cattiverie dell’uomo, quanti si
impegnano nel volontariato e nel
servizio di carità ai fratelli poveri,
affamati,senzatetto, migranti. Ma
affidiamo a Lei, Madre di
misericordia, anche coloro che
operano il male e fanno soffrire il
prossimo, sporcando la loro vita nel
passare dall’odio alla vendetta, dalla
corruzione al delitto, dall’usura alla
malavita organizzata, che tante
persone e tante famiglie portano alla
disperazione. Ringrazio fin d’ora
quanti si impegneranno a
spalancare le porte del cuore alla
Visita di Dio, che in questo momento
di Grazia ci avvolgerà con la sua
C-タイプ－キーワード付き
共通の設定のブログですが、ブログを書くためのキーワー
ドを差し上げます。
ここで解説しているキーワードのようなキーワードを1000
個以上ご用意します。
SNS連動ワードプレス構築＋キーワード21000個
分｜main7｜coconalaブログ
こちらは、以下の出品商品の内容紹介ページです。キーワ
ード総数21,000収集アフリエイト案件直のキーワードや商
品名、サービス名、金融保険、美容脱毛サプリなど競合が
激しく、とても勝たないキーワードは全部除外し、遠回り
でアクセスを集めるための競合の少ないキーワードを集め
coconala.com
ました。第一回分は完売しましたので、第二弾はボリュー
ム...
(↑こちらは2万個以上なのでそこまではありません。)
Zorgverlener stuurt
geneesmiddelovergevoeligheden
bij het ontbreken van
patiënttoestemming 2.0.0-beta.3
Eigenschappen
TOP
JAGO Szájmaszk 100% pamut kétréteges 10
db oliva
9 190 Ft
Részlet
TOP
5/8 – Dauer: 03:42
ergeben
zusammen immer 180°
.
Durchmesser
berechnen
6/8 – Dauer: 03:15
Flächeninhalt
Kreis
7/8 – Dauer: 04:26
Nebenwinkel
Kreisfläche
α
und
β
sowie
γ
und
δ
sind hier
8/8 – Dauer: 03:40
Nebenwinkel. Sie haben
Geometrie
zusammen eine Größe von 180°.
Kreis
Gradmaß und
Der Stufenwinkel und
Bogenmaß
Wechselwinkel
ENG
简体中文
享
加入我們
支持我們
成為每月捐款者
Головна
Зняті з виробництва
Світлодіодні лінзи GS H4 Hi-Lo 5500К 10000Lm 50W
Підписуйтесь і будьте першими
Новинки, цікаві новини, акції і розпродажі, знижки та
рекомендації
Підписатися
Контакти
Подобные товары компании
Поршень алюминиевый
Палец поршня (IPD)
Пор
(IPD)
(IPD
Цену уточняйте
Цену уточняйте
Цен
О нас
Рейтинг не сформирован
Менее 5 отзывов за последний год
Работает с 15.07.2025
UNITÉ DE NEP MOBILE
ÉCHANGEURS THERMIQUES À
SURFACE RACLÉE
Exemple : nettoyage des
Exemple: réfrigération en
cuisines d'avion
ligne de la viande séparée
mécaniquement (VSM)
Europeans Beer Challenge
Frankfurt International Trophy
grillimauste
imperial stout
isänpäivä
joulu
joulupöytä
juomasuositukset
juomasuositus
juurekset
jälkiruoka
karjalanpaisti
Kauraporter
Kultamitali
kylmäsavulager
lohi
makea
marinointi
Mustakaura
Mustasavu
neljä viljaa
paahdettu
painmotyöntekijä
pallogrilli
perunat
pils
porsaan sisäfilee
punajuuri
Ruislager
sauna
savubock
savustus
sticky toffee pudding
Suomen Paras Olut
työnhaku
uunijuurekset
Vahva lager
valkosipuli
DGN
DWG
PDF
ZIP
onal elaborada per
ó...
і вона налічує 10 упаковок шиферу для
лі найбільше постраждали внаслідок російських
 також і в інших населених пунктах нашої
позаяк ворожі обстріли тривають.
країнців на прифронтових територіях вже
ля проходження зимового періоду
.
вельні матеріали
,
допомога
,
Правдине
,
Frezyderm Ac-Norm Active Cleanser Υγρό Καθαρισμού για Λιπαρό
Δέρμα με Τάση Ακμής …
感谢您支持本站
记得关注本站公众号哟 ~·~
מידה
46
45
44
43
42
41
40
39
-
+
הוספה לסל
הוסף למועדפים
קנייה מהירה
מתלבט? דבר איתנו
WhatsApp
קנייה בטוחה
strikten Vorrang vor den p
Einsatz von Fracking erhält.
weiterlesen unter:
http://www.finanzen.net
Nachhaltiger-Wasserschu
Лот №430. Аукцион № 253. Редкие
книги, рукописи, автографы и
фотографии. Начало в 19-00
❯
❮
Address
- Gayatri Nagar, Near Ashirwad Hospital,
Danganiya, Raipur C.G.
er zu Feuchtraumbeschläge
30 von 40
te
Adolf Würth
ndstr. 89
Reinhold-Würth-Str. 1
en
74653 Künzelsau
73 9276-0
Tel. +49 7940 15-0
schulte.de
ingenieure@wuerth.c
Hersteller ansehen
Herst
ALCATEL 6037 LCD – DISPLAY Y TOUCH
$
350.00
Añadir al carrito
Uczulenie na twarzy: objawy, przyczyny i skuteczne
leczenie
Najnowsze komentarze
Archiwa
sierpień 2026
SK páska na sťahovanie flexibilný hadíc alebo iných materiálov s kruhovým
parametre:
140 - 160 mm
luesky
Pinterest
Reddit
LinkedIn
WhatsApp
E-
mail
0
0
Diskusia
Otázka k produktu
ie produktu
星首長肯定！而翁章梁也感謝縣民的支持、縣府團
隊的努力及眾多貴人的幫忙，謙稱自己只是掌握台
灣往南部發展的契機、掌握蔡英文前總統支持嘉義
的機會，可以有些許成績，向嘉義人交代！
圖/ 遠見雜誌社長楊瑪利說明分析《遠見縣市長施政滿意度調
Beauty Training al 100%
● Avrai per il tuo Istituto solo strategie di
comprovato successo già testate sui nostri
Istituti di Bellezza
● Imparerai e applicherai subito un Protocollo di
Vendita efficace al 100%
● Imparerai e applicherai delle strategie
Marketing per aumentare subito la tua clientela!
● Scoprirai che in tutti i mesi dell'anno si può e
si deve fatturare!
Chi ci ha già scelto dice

### WHAT THE TASK REQUIRES
Whenever a line of the entries contains the string "zusammen", copy that line.

### REPLY TO THE TASK
zusammen immer 180°
zusammen eine Größe von 180°.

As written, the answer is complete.